> **Problem requirements**
Copy each of the entries below faithfully, setting aside any pictures.

> **Extracted entries**
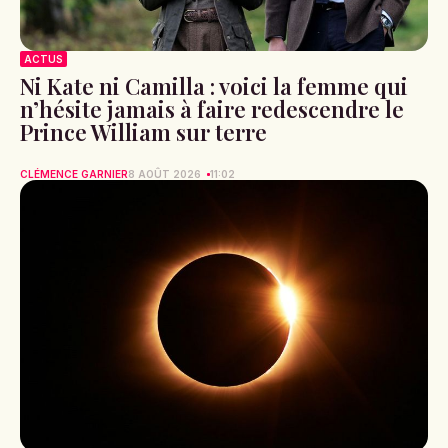
ACTUS
Ni Kate ni Camilla : voici la femme qui
n’hésite jamais à faire redescendre le
Prince William sur terre
CLÉMENCE GARNIER
8 AOÛT 2026
11:02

> **Answer to this task**
ACTUS
Ni Kate ni Camilla : voici la femme qui
n’hésite jamais à faire redescendre le
Prince William sur terre
CLÉMENCE GARNIER
8 AOÛT 2026
11:02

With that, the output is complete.